Hartalega CEO Kuan Mun Leong.

PETALING JAYA: The overcapacity situation in the glove sector persists and operating costs are rising amid intense competition, especially from China and other regional manufacturers, says Hartalega Holdings Bhd chief executive officer Kuan Mun Leong.

“Ongoing uncertainty surrounding US tariff policies continues to weigh down on demand, especially in the US market, while also prompting a shift in long-term sourcing strategies among US importers,” he added in his review of the company’s first-quarter of financial 2026 (1Q26) results.

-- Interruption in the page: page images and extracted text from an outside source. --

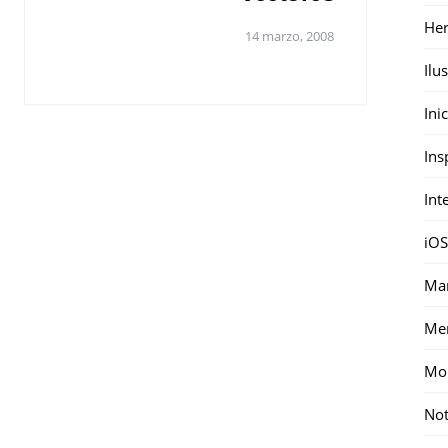
Her
14 marzo, 2008
Ilu
Ini
Ins
Int
iOS
Mar
Me
Mon
Not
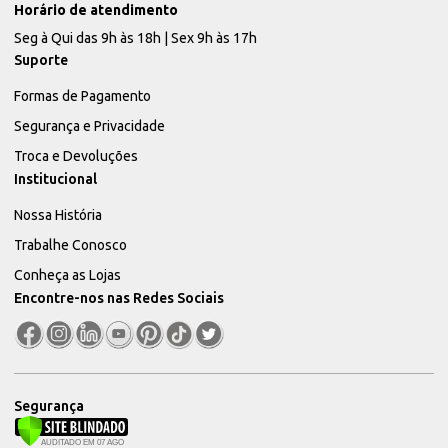
Horário de atendimento
Seg à Qui das 9h às 18h | Sex 9h às 17h
Suporte
Formas de Pagamento
Segurança e Privacidade
Troca e Devoluções
Institucional
Nossa História
Trabalhe Conosco
Conheça as Lojas
Encontre-nos nas Redes Sociais
Segurança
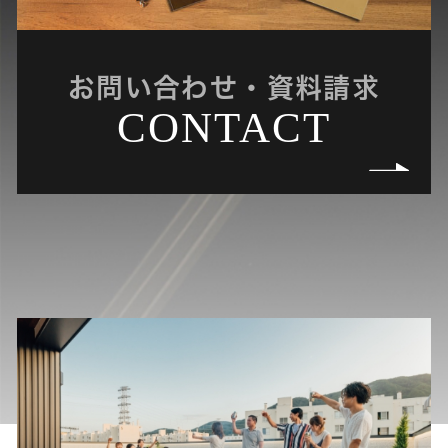
お問い合わせ・資料請求
CONTACT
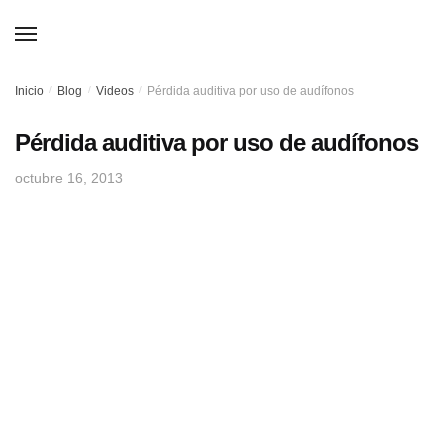
Skip
Skip
to
to
MENU
navigation
content
Inicio
/
Blog
/
Videos
/
Pérdida auditiva por uso de audífonos
Pérdida auditiva por uso de audífonos
octubre 16, 2013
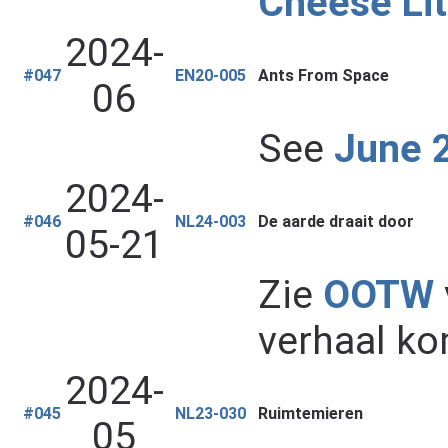
Cheese Lit
2024-
#047
EN20-005
Ants From Space
06
See
June 
2024-
#046
NL24-003
De aarde draait door
05-21
Zie
OOTW
verhaal kom
2024-
#045
NL23-030
Ruimtemieren
05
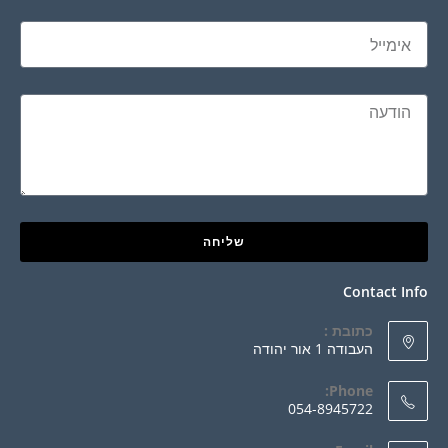
שליחה
Contact Info
כתובת :
העבודה 1 אור יהודה
Phone:
054-8945722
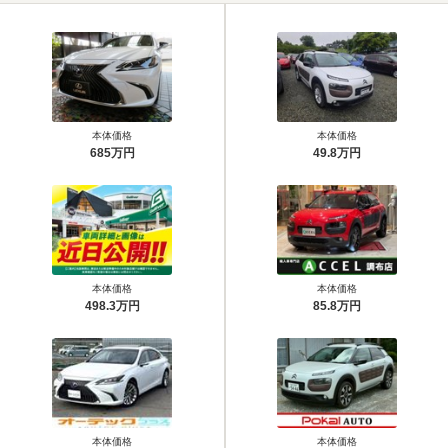
本体価格
本体価格
685万円
49.8万円
本体価格
本体価格
498.3万円
85.8万円
本体価格
本体価格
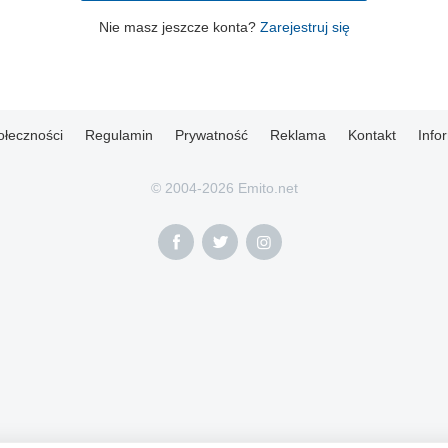
Nie masz jeszcze konta?
Zarejestruj się
ołeczności
Regulamin
Prywatność
Reklama
Kontakt
Info
© 2004-2026 Emito.net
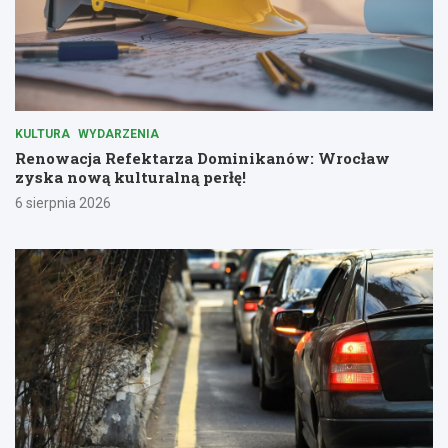
KULTURA
WYDARZENIA
Renowacja Refektarza Dominikanów: Wrocław
zyska nową kulturalną perłę!
6 sierpnia 2026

According to Kuan, the company’s 1Q26 performance reflects the ongoing recalibration taking place in the global sector.

Hartalega posted a net profit of RM12.61mil in the quarter under review, a sharp decline from RM31.93mil in the year-ago quarter for an earnings per share of 0.37 sen against 0.94 sen in the comparative quarter.

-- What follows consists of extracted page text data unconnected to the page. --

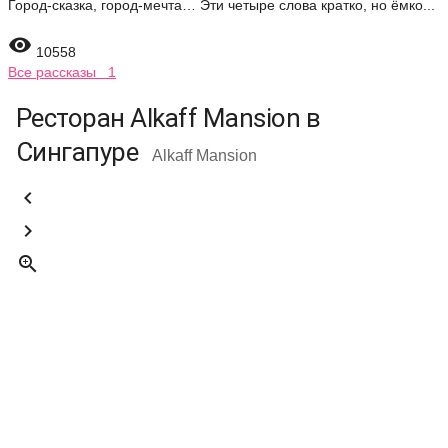
Город-сказка, город-мечта… Эти четыре слова кратко, но ёмко...

10558
Все рассказы 1
Ресторан Alkaff Mansion в
Сингапуре
Alkaff Mansion



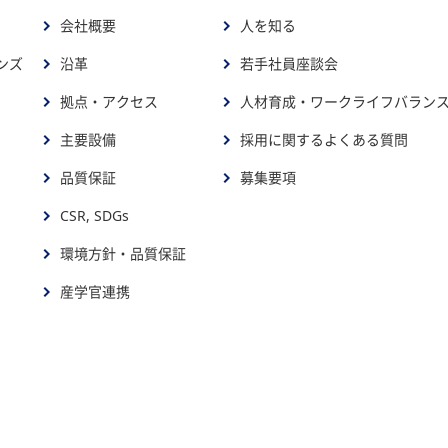
会社概要
人を知る
ンズ
沿革
若手社員座談会
拠点・アクセス
人材育成・ワークライフバラン
主要設備
採用に関するよくある質問
品質保証
募集要項
CSR, SDGs
環境方針・品質保証
産学官連携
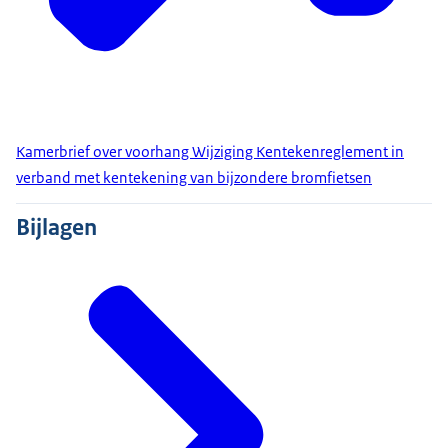
Kamerbrief over voorhang Wijziging Kentekenreglement in
verband met kentekening van bijzondere bromfietsen
Bijlagen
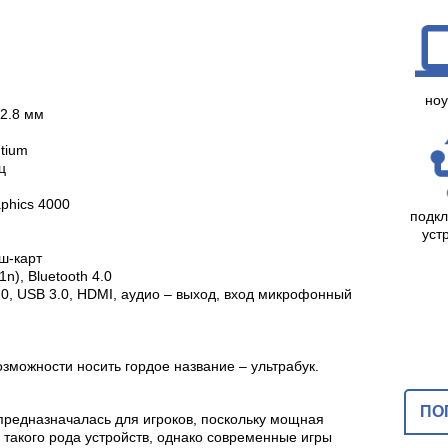
ноу
22.8 мм
ntium
ц
aphics 4000
подк
уст
ш-карт
1n), Bluetooth 4.0
.0, USB 3.0, HDMI, аудио – выход, вход микрофонный
зможности носить гордое название – ультрабук.
ПО
предназначалась для игроков, поскольку мощная
 такого рода устройств, однако современные игры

It said revenue was lower at RM553.11mil in 1Q26 as compared to RM583.84mil in 1Q25.

The group said the performance was impacted by a reduction in average selling prices (ASP) as well as lower sales volume, primarily owing to front-loaded inventories held by US customers and deferred orders in response to ongoing tariff developments.

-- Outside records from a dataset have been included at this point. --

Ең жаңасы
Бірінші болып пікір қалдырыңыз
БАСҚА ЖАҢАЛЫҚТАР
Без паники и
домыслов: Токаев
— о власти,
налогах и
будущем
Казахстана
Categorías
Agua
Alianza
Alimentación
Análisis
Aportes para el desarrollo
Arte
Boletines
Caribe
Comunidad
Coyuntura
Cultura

At the same time, pricing pressures intensified in non-US markets, driven by excess supply from Chinese manufacturers. In addition, operating profit was affected by the lower ASPs, strengthening of the ringgit and less favourable cost absorption resulting from lower capacity utilisation.

Kuan said Hartalega was anchored by its long-term strategy, focusing on enhancing production efficiency and cost optimisation, investing in advanced automation, maintaining robust fiscal discipline, and sharpening its sales approach to strengthen its competitiveness and resilience.

“While near-term conditions are challenging, structural glove demand for rubber gloves continues to hold strong prospects, driven by growing global healthcare needs and hygiene awareness.

“Our focus remains on building long-term value while continuing to uphold best practices in responsible manufacturing and environmental, social and governance compliance.”

Separately, Hartalega said its wholly-owned subsidiary, Hartalega NGC Sdn Bhd, has received a Notice of Additional Assessments totalling RM101.36mil from the Inland Revenue Board (IRB) for the years of assessment from 2017 to 2022.

In a filing with Bursa Malaysia, the glovemaker said the assessments, dated Aug 4, 2025, comprised RM13.92mil for 2017, RM36.35mil for 2018, RM10,695 for 2019, RM32.89mil for 2020, RM18.10mil for 2021, and RM90,625 for 2022.

“The company is currently seeking legal advice and evaluating its legal options, which may include initiating a formal appeal to the IRB,” Hartalega said.